Adding Calcium to Your Soil
So how does one figure out whether one needs calcium in their soil or not? A soil test of course! Try to get a fleshed out soil test with % Base Saturation values. While no ideal range exists for all soils and all situations, I’d wager that if your %Ca is less than 40%, than you want to add some. If you don’t get CEC and Base Saturation stuff on your soil test, have a talk with your county agent or local farmer to see if calcium is generally lacking in your area’s soil as total soil calcium is not a good measure of much of anything without the Base Saturation values. If you have no idea what CEC and all that junk is, talk to your county agent for a lot longer then you planned or wait for a post on the subject right here at Growing Groceries.
One thing you must realize is that calcium and magnesium especially have a very close relationship. When one goes up it reduces the availability of the other. Plants need both of these so it’s more important that they are at the ideal ratio rather then having the ideal volume of one at the expensive of the other. if you have a Calcium/magnesium ratio of over 5:1 (five parts calcium to one magnesium) then likely you’ll experience magnesium deficiency, so don’t overdo it.

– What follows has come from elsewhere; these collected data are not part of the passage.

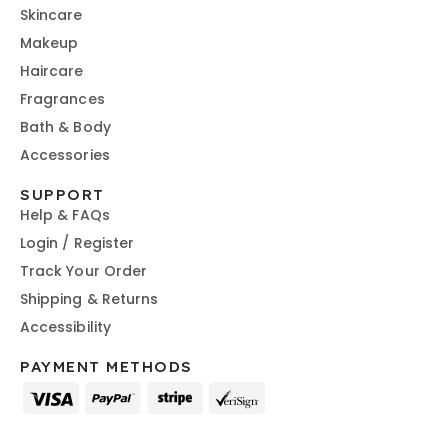
Skincare
Makeup
Haircare
Fragrances
Bath & Body
Accessories
SUPPORT
Help & FAQs
Login / Register
Track Your Order
Shipping & Returns
Accessibility
PAYMENT METHODS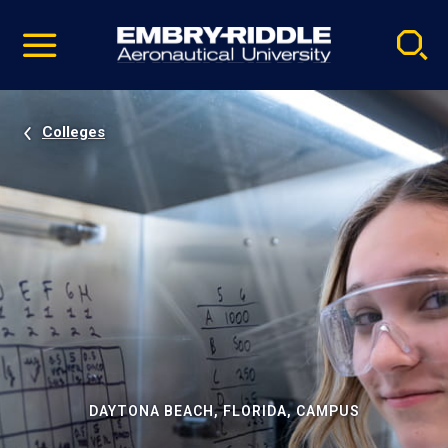
Pause
Skip
video
Navigation
Colleges
DAYTONA BEACH, FLORIDA, CAMPUS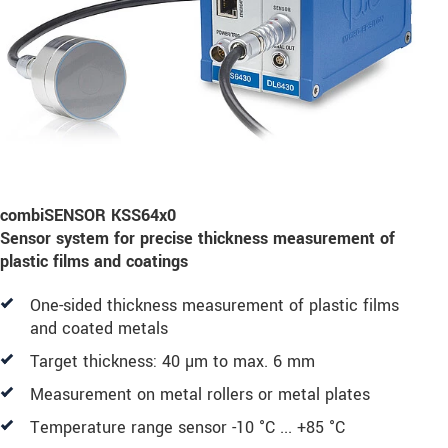
combiSENSOR KSS64x0
Sensor system for precise thickness measurement of
plastic films and coatings
One-sided thickness measurement of plastic films
and coated metals
Target thickness: 40 µm to max. 6 mm
Measurement on metal rollers or metal plates
Temperature range sensor -10 °C ... +85 °C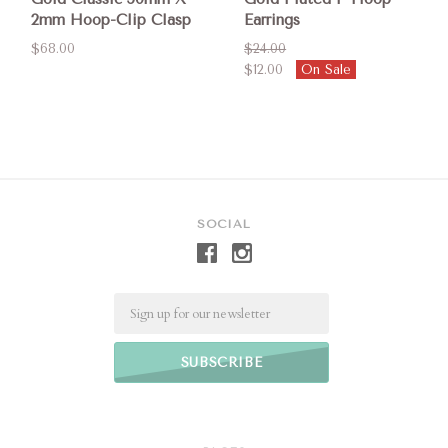
2mm Hoop-Clip Clasp
Earrings
$68.00
$24.00
$12.00
On Sale
SOCIAL
Email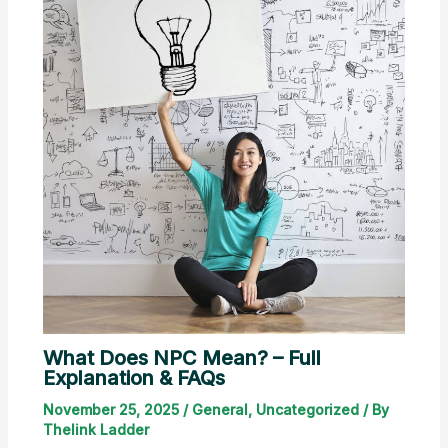
What Does NPC Mean? – Full
Explanation & FAQs
November 25, 2025
/
General
,
Uncategorized
/ By
Thelink Ladder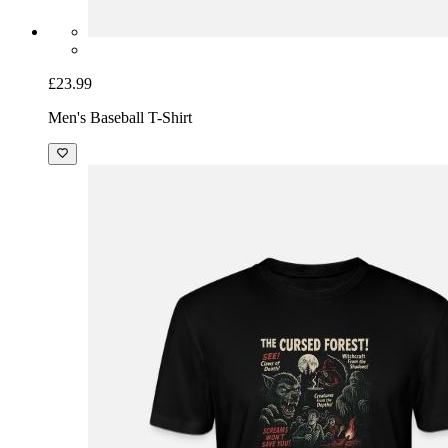
£23.99
Men's Baseball T-Shirt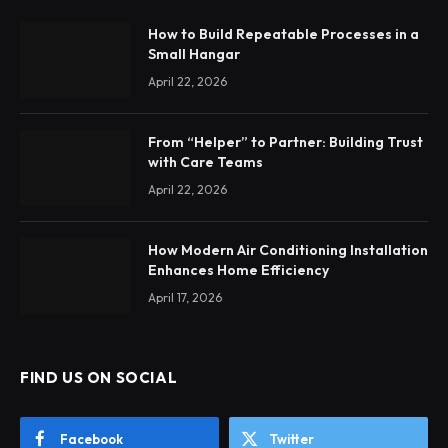
How to Build Repeatable Processes in a
Small Hangar
April 22, 2026
From “Helper” to Partner: Building Trust
with Care Teams
April 22, 2026
How Modern Air Conditioning Installation
Enhances Home Efficiency
April 17, 2026
FIND US ON SOCIAL
Facebook
Twitter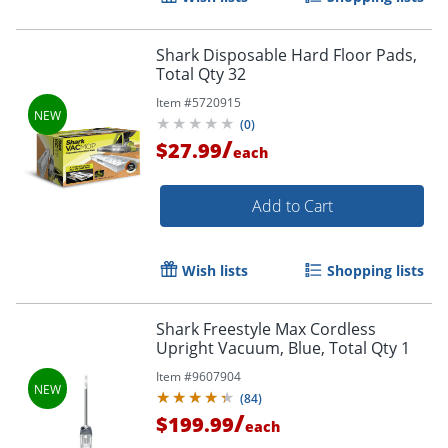
Shark Disposable Hard Floor Pads,
Total Qty 32
Item #
5720915
(
0
)
/
$27.99
each
Add to Cart
Wish lists
Shopping lists
Shark Freestyle Max Cordless
Upright Vacuum, Blue, Total Qty 1
Item #
9607904
(
84
)
/
$199.99
each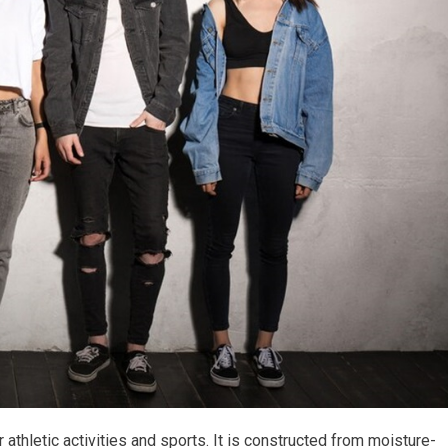
 athletic activities and sports. It is constructed from moisture-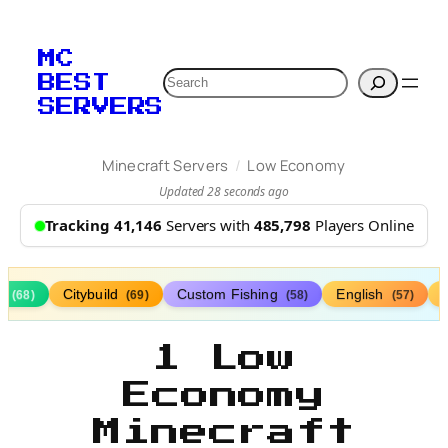
MC
Search
BEST
SERVERS
/
Minecraft Servers
Low Economy
Updated 28 seconds ago
Tracking 41,146
Servers with
485,798
Players Online
s
Citybuild
Custom Fishing
English
(68)
(69)
(58)
(57)
1 Low
Economy
Minecraft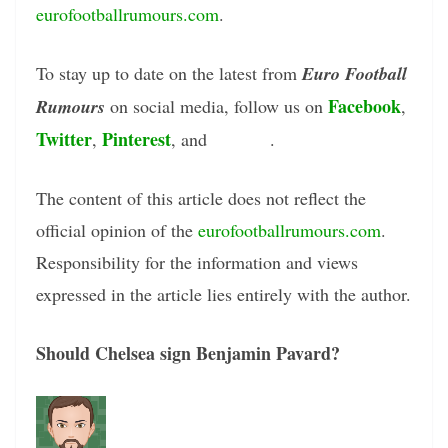
eurofootballrumours.com
.
To stay up to date on the latest from
Euro Football
Facebook
Rumours
on social media, follow us on
,
Twitter
Pinterest
Tumblr
,
, and
.
The content of this article does not reflect the
official opinion of the
eurofootballrumours.com
.
Responsibility for the information and views
expressed in the article lies entirely with the author.
Should Chelsea sign Benjamin Pavard?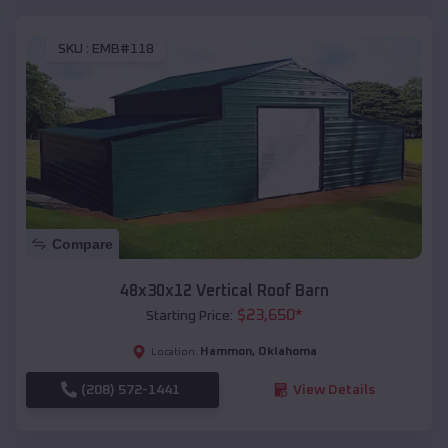
SKU :
EMB#118
Compare
48x30x12 Vertical Roof Barn
$
23,650
*
Starting Price:
Hammon
,
Oklahoma
Location:
(208) 572-1441
View Details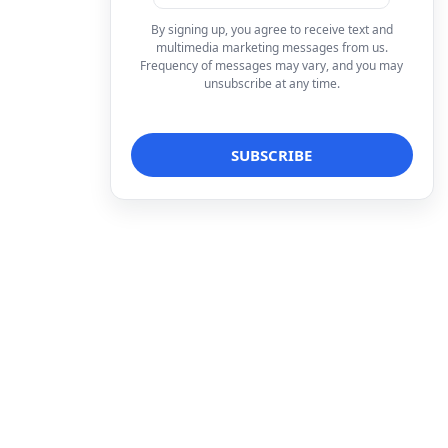
By signing up, you agree to receive text and
multimedia marketing messages from us.
Frequency of messages may vary, and you may
unsubscribe at any time.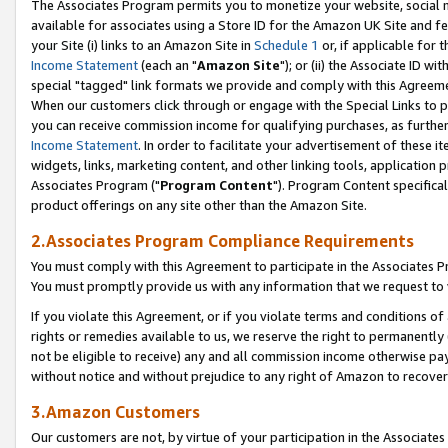
The Associates Program permits you to monetize your website, social me
available for associates using a Store ID for the Amazon UK Site and f
your Site (i) links to an Amazon Site in
Schedule 1
or, if applicable for t
Income Statement
(each an "
Amazon Site
"); or (ii) the Associate ID w
special "tagged" link formats we provide and comply with this Agreeme
When our customers click through or engage with the Special Links to p
you can receive commission income for qualifying purchases, as further d
Income Statement
. In order to facilitate your advertisement of these i
widgets, links, marketing content, and other linking tools, application 
Associates Program ("
Program Content
"). Program Content specifical
product offerings on any site other than the Amazon Site.
2.Associates Program Compliance Requirements
You must comply with this Agreement to participate in the Associates
You must promptly provide us with any information that we request to 
If you violate this Agreement, or if you violate terms and conditions 
rights or remedies available to us, we reserve the right to permanently
not be eligible to receive) any and all commission income otherwise pay
without notice and without prejudice to any right of Amazon to recove
3.Amazon Customers
Our customers are not, by virtue of your participation in the Associates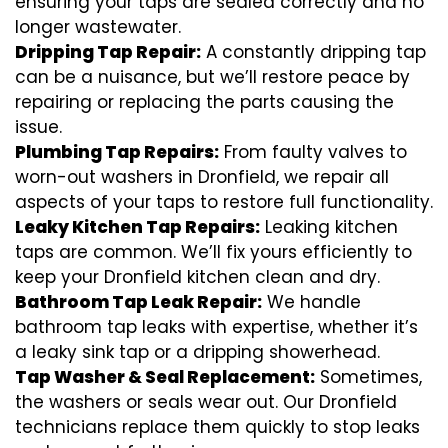
ensuring your taps are sealed correctly and no
longer wastewater.
Dripping Tap Repair:
A constantly dripping tap
can be a nuisance, but we’ll restore peace by
repairing or replacing the parts causing the
issue.
Plumbing Tap Repairs:
From faulty valves to
worn-out washers in Dronfield, we repair all
aspects of your taps to restore full functionality.
Leaky Kitchen Tap Repairs:
Leaking kitchen
taps are common. We’ll fix yours efficiently to
keep your Dronfield kitchen clean and dry.
Bathroom Tap Leak Repair:
We handle
bathroom tap leaks with expertise, whether it’s
a leaky sink tap or a dripping showerhead.
Tap Washer & Seal Replacement:
Sometimes,
the washers or seals wear out. Our Dronfield
technicians replace them quickly to stop leaks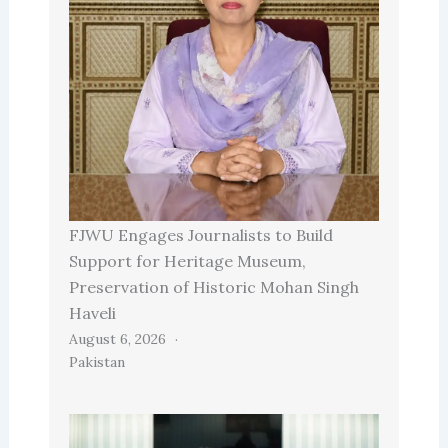
FJWU Engages Journalists to Build
Support for Heritage Museum,
Preservation of Historic Mohan Singh
Haveli
August 6, 2026
Pakistan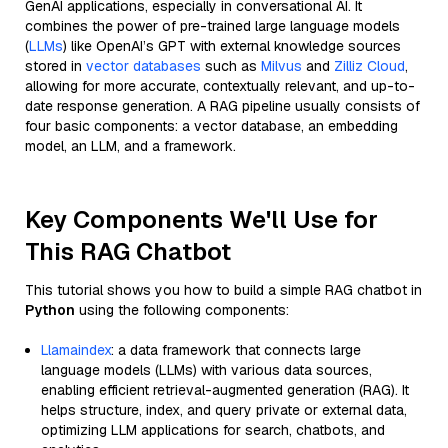
GenAI applications, especially in conversational AI. It
combines the power of pre-trained large language models
(
LLMs
) like OpenAI’s GPT with external knowledge sources
stored in
vector databases
such as
Milvus
and
Zilliz Cloud
,
allowing for more accurate, contextually relevant, and up-to-
date response generation. A RAG pipeline usually consists of
four basic components: a vector database, an embedding
model, an LLM, and a framework.
Key Components We'll Use for
This RAG Chatbot
This tutorial shows you how to build a simple RAG chatbot in
Python
using the following components:
Llamaindex
: a data framework that connects large
language models (LLMs) with various data sources,
enabling efficient retrieval-augmented generation (RAG). It
helps structure, index, and query private or external data,
optimizing LLM applications for search, chatbots, and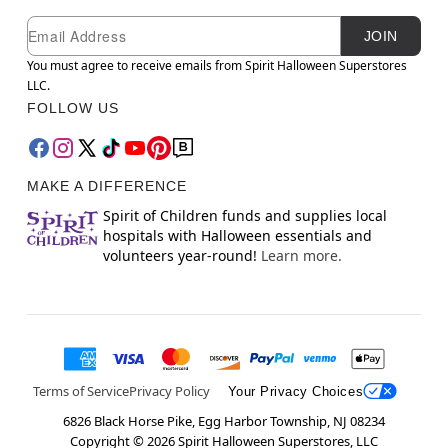
Newsletter Subscription
Email
JOIN
You must agree to receive emails from Spirit Halloween Superstores
LLC.
FOLLOW US
MAKE A DIFFERENCE
Spirit of Children funds and supplies local
hospitals with Halloween essentials and
volunteers year-round!
Learn more.
Terms of Service
Privacy Policy
Your Privacy Choices
6826 Black Horse Pike, Egg Harbor Township, NJ 08234
Copyright ©
2026
Spirit Halloween Superstores, LLC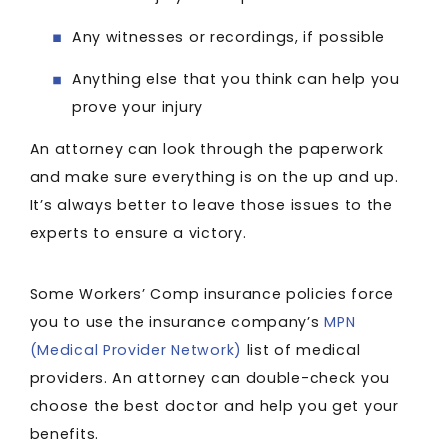
Any witnesses or recordings, if possible
Anything else that you think can help you
prove your injury
An attorney can look through the paperwork
and make sure everything is on the up and up.
It’s always better to leave those issues to the
experts to ensure a victory.
Some Workers’ Comp insurance policies force
you to use the insurance company’s
MPN
(Medical Provider Network)
list of medical
providers. An attorney can double-check you
choose the best doctor and help you get your
benefits.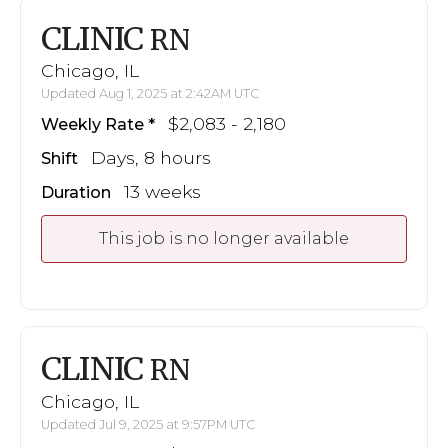
CLINIC
RN
Chicago, IL
Updated Aug 1, 2025 at 2:42AM UTC
$2,083 - 2,180
Weekly Rate
Days, 8 hours
Shift
13 weeks
Duration
This job is no longer available
CLINIC
RN
Chicago, IL
Updated Jul 9, 2025 at 9:57PM UTC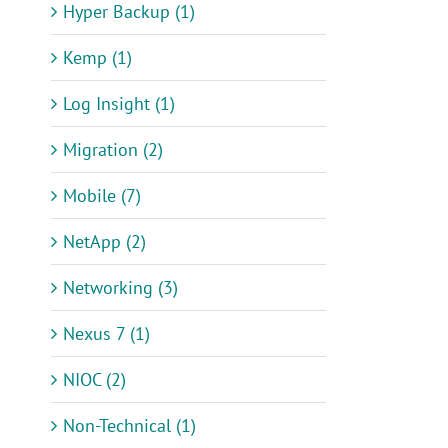
Hyper Backup (1)
Kemp (1)
Log Insight (1)
Migration (2)
Mobile (7)
NetApp (2)
Networking (3)
Nexus 7 (1)
NIOC (2)
Non-Technical (1)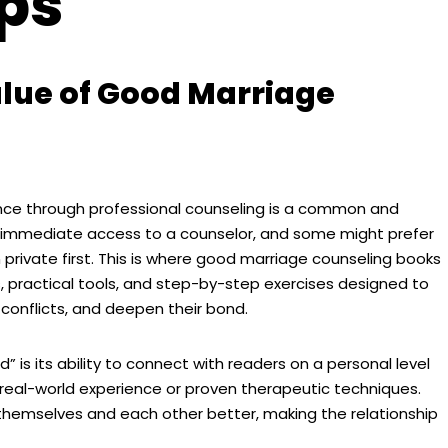
ips
lue of Good Marriage
nce through professional counseling is a common and
s immediate access to a counselor, and some might prefer
n private first. This is where good marriage counseling books
, practical tools, and step-by-step exercises designed to
conflicts, and deepen their bond.
is its ability to connect with readers on a personal level
 real-world experience or proven therapeutic techniques.
hemselves and each other better, making the relationship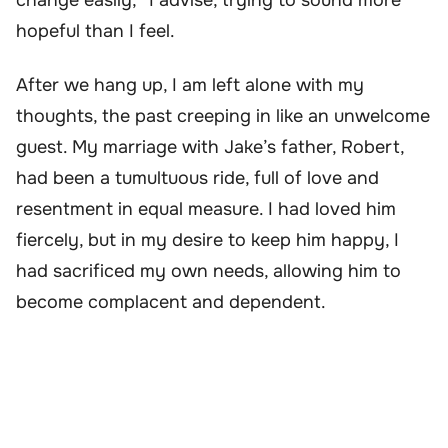
change easily,” I advise, trying to sound more
hopeful than I feel.
After we hang up, I am left alone with my
thoughts, the past creeping in like an unwelcome
guest. My marriage with Jake’s father, Robert,
had been a tumultuous ride, full of love and
resentment in equal measure. I had loved him
fiercely, but in my desire to keep him happy, I
had sacrificed my own needs, allowing him to
become complacent and dependent.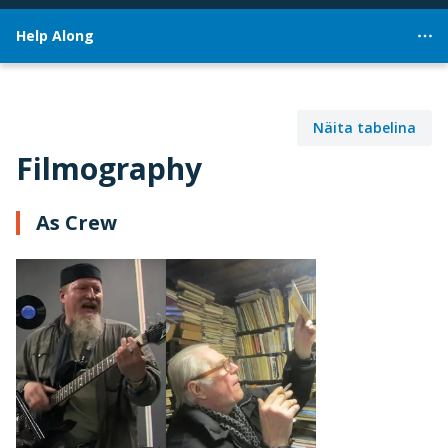
Help Along
Näita tabelina
Filmography
As Crew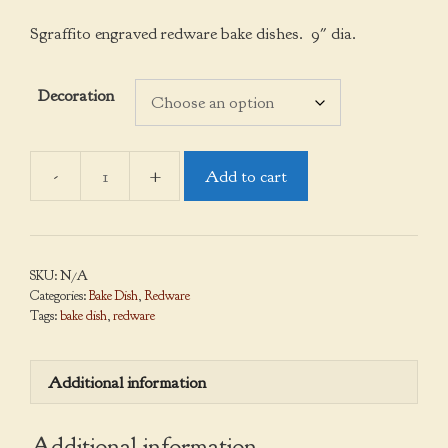
Sgraffito engraved redware bake dishes. 9″ dia.
Decoration
Add to cart
Bake
Dishes
quantity
SKU:
N/A
Categories:
Bake Dish
,
Redware
Tags:
bake dish
,
redware
Additional information
Additional information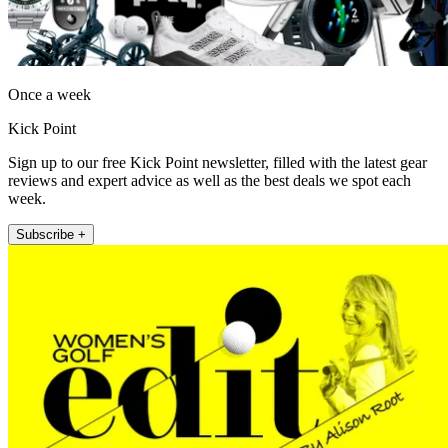
Once a week
Kick Point
Sign up to our free Kick Point newsletter, filled with the latest gear
reviews and expert advice as well as the best deals we spot each
week.
Subscribe +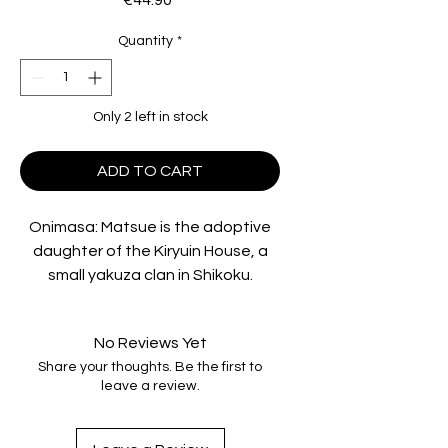
€44.90
Quantity
*
Only 2 left in stock
ADD TO CART
Onimasa: Matsue is the adoptive
daughter of the Kiryuin House, a
small yakuza clan in Shikoku.
Onimasa, their leader, is the last
heir to a family of samurai. He is
No Reviews Yet
hard in business but respected by
Share your thoughts. Be the first to
the poor because of his fairness.
leave a review.
Matsue lives in the middle of this
society, between gang wars and
rivalries among the chief's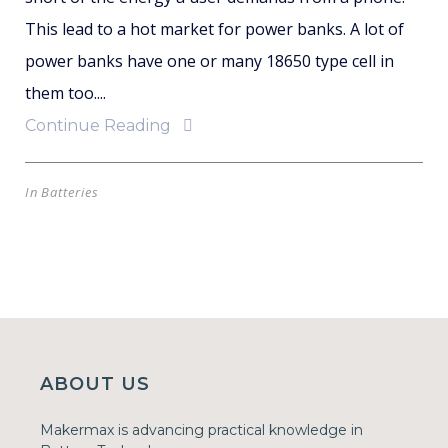
This lead to a hot market for power banks. A lot of
power banks have one or many 18650 type cell in
them too....
Continue Reading
In
Batteries
ABOUT US
Makermax is advancing practical knowledge in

If you’re like me, you view soil testing as a bother and don’t want to have to number crunch calcium/magnesium ratios and such. In this case the best way to add calcium to your garden is compost. Most compost is relatively rich in calcium and you can make sure of that by adding lime or eggshells to your pile. Since compost is relatively balanced, you don’t have to worry about over applying calcium and screwing things up. Another no-worries approach to adding calcium is to find an Organic calcium foliar spray that you can spray directly on the plants. This is also a good way to test your calcium availability math-free. Spray a few plants throughout the season and leave a few others alone and see if you can spot a difference.
If you want to add a calcium source directly to your soil, here’s a list of some of the more common Organic sources
- Limestone- Calcium Carbonate (CaCO3). This is the most common form of calcium found in garden centers. Unless you have very low magnesium levels, do NOT use dolomitic lime, as it contains around 6% magnesium. Calcitic Lime is best. However, Calcium Carbonate will raise pH. So if you already have a high ph, stay away from lime.
- Gypsum- Calcium Sulfate. Gypsum, for reasons I don’t really understand but hear repeated all the time, will not raise soil pH like lime will. This is a great source of calium for those with high pH and low calcium availability.
- Bonemeal- Bonemeal is a great, if a tad expensive, organic fertilizer that contains nitrogen and phosphorus as well as 18% calcium with a negligible pH effect.
- Soft Rock Phosphate- Great stuff. 35% calcium as well as an amazing phosphorus source that’s highly soluble (unlike bonemeal)
- Aragonite- Calcium Carbonate. Seashells. ‘Nuff said.
- Wood Ashes- Have a wood stove? Wood ashes make a great fertilizer for acid soils. Use like lime, but double the amount. Wood Ashes are about 45% calcium carbonate. It also contains a nice little bit of potassium
Always remember to follow the directions on the bag when applying any fertilizer, organic or not.